### Problem details
Print the records exactly as written, and let no picture into the answer.

### Records for this task
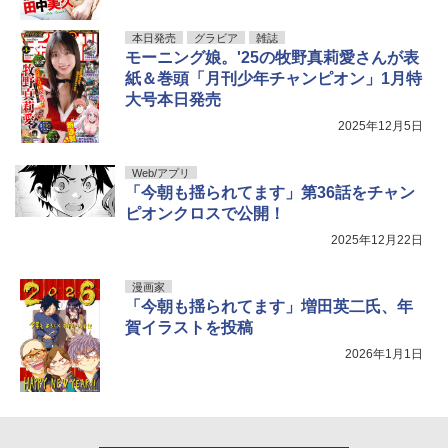
本日発売
グラビア
雑誌
モーニング娘。'25の牧野真莉愛さんが表
紙＆巻頭「月刊少年チャンピオン」1月特
大号本日発売
2025年12月5日
Web/アプリ
「今朝も揺られてます」第36話をチャン
ピオンクロスで公開！
2025年12月22日
漫画家
「今朝も揺られてます」増田英二氏、年
賀イラストを投稿
2026年1月1日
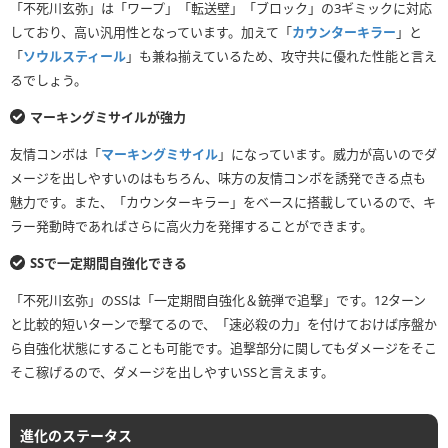
「不死川玄弥」は「ワープ」「転送壁」「ブロック」の3ギミックに対応
しており、高い汎用性となっています。加えて「
カウンターキラー
」と
「
ソウルスティール
」も兼ね揃えているため、攻守共に優れた性能と言え
るでしょう。
マーキングミサイルが強力
友情コンボは「
マーキングミサイル
」になっています。威力が高いのでダ
メージを出しやすいのはもちろん、味方の友情コンボを誘発できる点も
魅力です。また、「カウンターキラー」をベースに搭載しているので、キ
ラー発動時であればさらに高火力を発揮することができます。
SSで一定期間自強化できる
「不死川玄弥」のSSは「一定期間自強化＆銃弾で追撃」です。12ターン
と比較的短いターンで撃てるので、「速必殺の力」を付けておけば序盤か
ら自強化状態にすることも可能です。追撃部分に関してもダメージをそこ
そこ稼げるので、ダメージを出しやすいSSと言えます。
進化のステータス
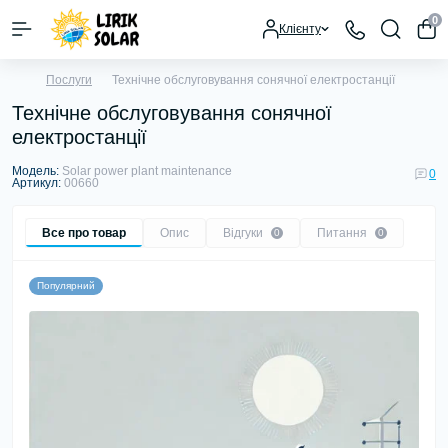
0
Клієнту
Послуги
Технічне обслуговування сонячної електростанції
Технічне обслуговування сонячної
електростанції
Модель:
Solar power plant maintenance
0
Артикул:
00660
Все про товар
Опис
Відгуки
Питання
0
0
Популярний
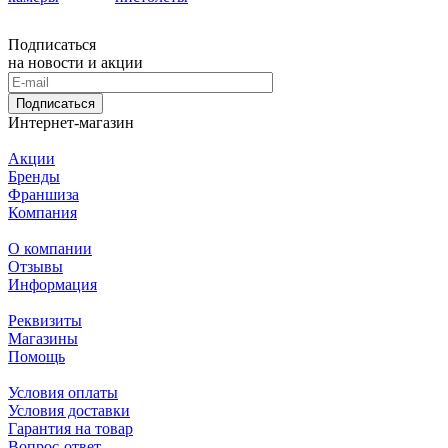
Подписаться
на новости и акции
Подписаться
Интернет-магазин
Акции
Бренды
Франшиза
Компания
О компании
Отзывы
Информация
Реквизиты
Магазины
Помощь
Условия оплаты
Условия доставки
Гарантия на товар
Вопрос-ответ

### Response
本日発売
グラビア
雑誌
モーニング娘。'25の牧野真莉愛さんが表
紙＆巻頭「月刊少年チャンピオン」1月特
大号本日発売
2025年12月5日
Web/アプリ
「今朝も揺られてます」第36話をチャン
ピオンクロスで公開！
2025年12月22日
漫画家
「今朝も揺られてます」増田英二氏、年
賀イラストを投稿
2026年1月1日
「不死川玄弥」は「ワープ」「転送壁」「ブロック」の3ギミックに対応
しており、高い汎用性となっています。加えて「
カウンターキラー
」と
「
ソウルスティール
」も兼ね揃えているため、攻守共に優れた性能と言え
るでしょう。
マーキングミサイルが強力
友情コンボは「
マーキングミサイル
」になっています。威力が高いのでダ
メージを出しやすいのはもちろん、味方の友情コンボを誘発できる点も
魅力です。また、「カウンターキラー」をベースに搭載しているので、キ
ラー発動時であればさらに高火力を発揮することができます。
SSで一定期間自強化できる
「不死川玄弥」のSSは「一定期間自強化＆銃弾で追撃」です。12ターン
と比較的短いターンで撃てるので、「速必殺の力」を付けておけば序盤か
ら自強化状態にすることも可能です。追撃部分に関してもダメージをそこ
そこ稼げるので、ダメージを出しやすいSSと言えます。
進化のステータス
0
Клієнту
Послуги
Технічне обслуговування сонячної електростанції
Технічне обслуговування сонячної
електростанції
Модель:
Solar power plant maintenance
0
Артикул:
00660
Все про товар
Опис
Відгуки
Питання
0
0
Популярний
Подписаться
на новости и акции
Подписаться
Интернет-магазин
Акции
Бренды
Франшиза
Компания
О компании
Отзывы
Информация
Реквизиты
Магазины
Помощь
Условия оплаты
Условия доставки
Гарантия на товар
Вопрос-ответ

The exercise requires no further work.